An international team from France, Britain and the United States has reported Monday that the results of their Earth-bound lab experiments back up the theory that seasonal dark lines on Mars are created by water. They had constructed models and simulated Martian conditions in an attempt to follow up a 2015 study which had found “the strongest evidence yet” for liquid water on Mars. However, because of the low pressure of the Red Planet's atmosphere, water cannot survive long in liquid form, as it either boils or freezes.

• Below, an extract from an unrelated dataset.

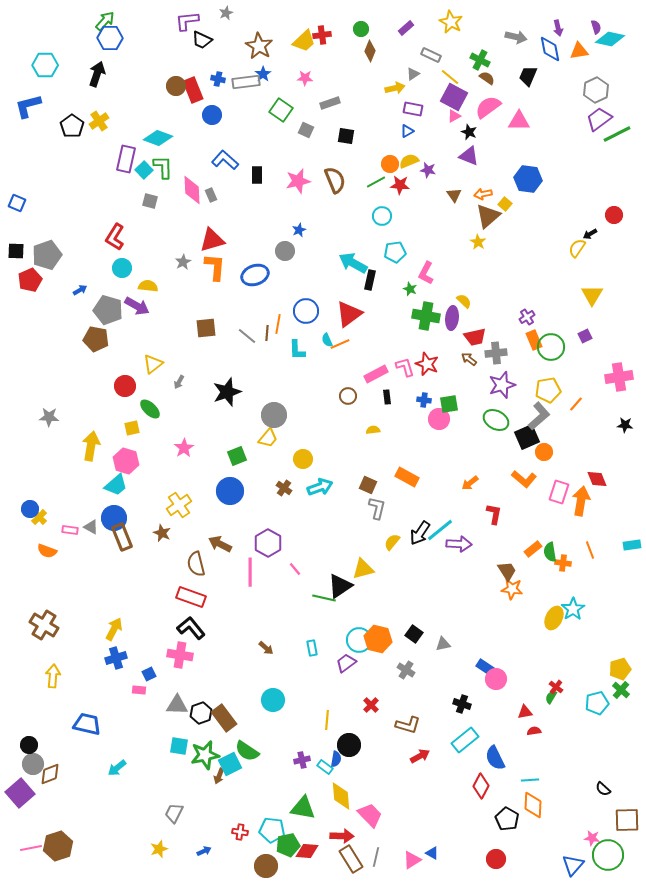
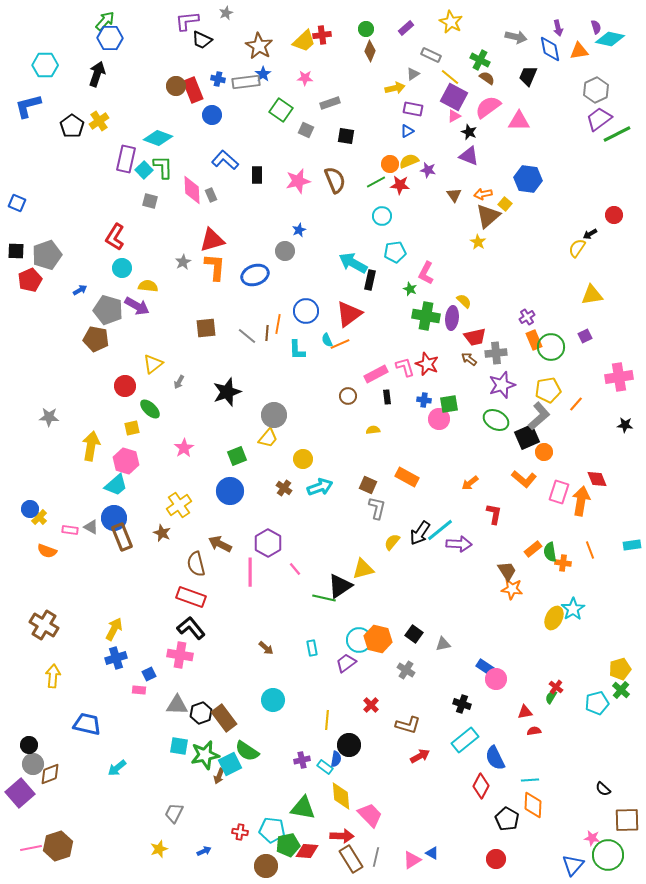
green circle at (361, 29): moved 5 px right
yellow triangle at (592, 295): rotated 50 degrees clockwise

In September 2015, a report was
published in Nature Geoscience that concluded that the lines on
Martian slopes may be streaks of super-salty brine. The report said
that evidence had been found in the lines of “hydrated” salt
minerals, which require water for their creation.
The lines are
typically under five metres wide and range up to a few hundred metres
in length and appear on the slopes during warm seasons. They then
lengthen and fade as they cool down.
"Under certain circumstances, liquid water has been found on Mars," NASA concluded at the time. For the latest study, also published in Nature Geoscience, researchers took to the lab to try and explain how water could have made the lines.
The team, led by Marion Masse of the University of Nantes in France, included several of the authors of last year's headline-making study.

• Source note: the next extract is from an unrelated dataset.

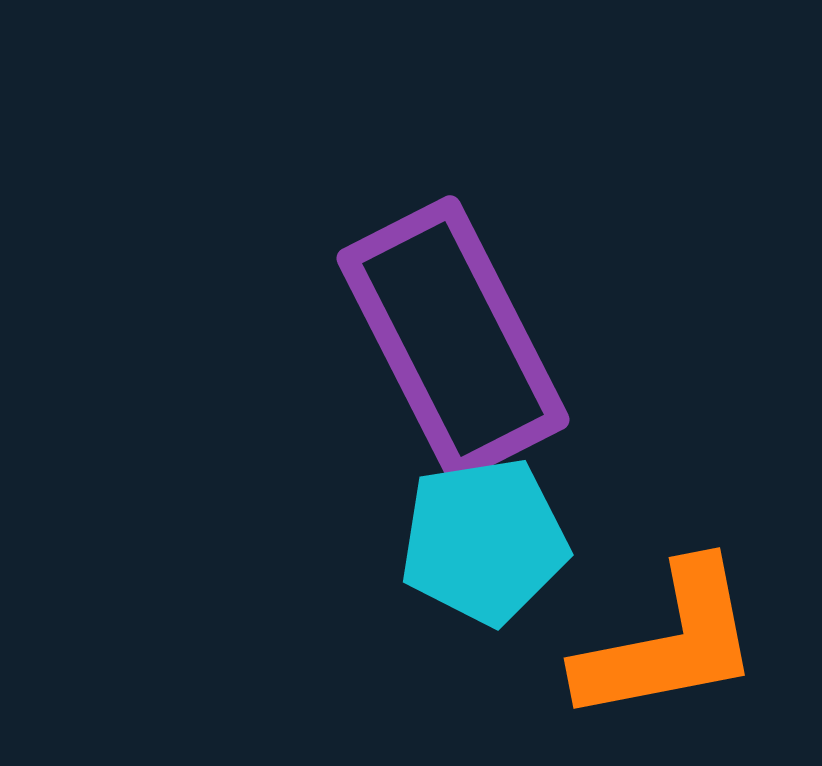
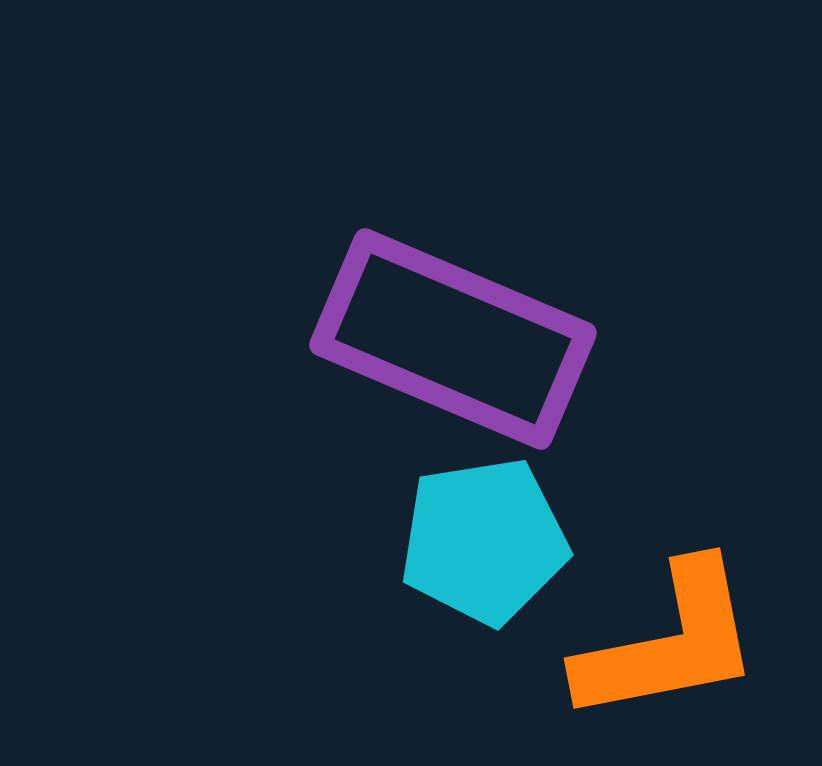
purple rectangle: rotated 40 degrees counterclockwise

They placed a block of ice on a 30-degree plastic slope covered with loose fine-grained sand, and allowed it to melt in a chamber in which Martian pressure and summer temperature was recreated.
They repeated the experiment under Earth conditions to compare the processes.

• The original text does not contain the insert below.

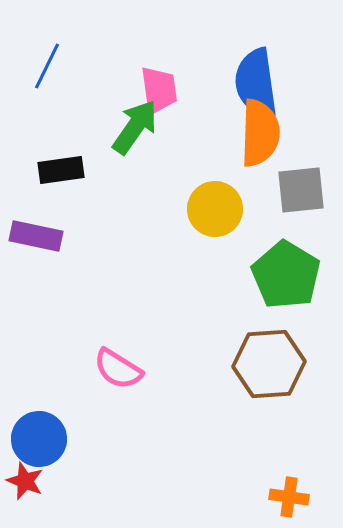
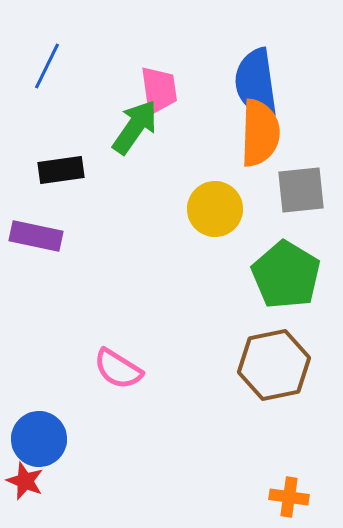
brown hexagon: moved 5 px right, 1 px down; rotated 8 degrees counterclockwise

Under Martian pressure, they found, melting ice produced a liquid which boiled vigorously as it flowed downslope and filtered into the sand.
The evaporating water vapour blasted grains upward, creating ridges which collapse onto themselves when they become too steep, forming channels.
"The morphologies produced on the sandy slopes in these experiments are remarkably similar to the streaks observed on Mars," Wouter Marra of the geosciences faculty of the University of Utrecht in the Netherlands commented on the study.
"This process in which unstable boiling water causes grains to hop and trigger slope failures may underlie some of the active landforms observed on the Martian surface."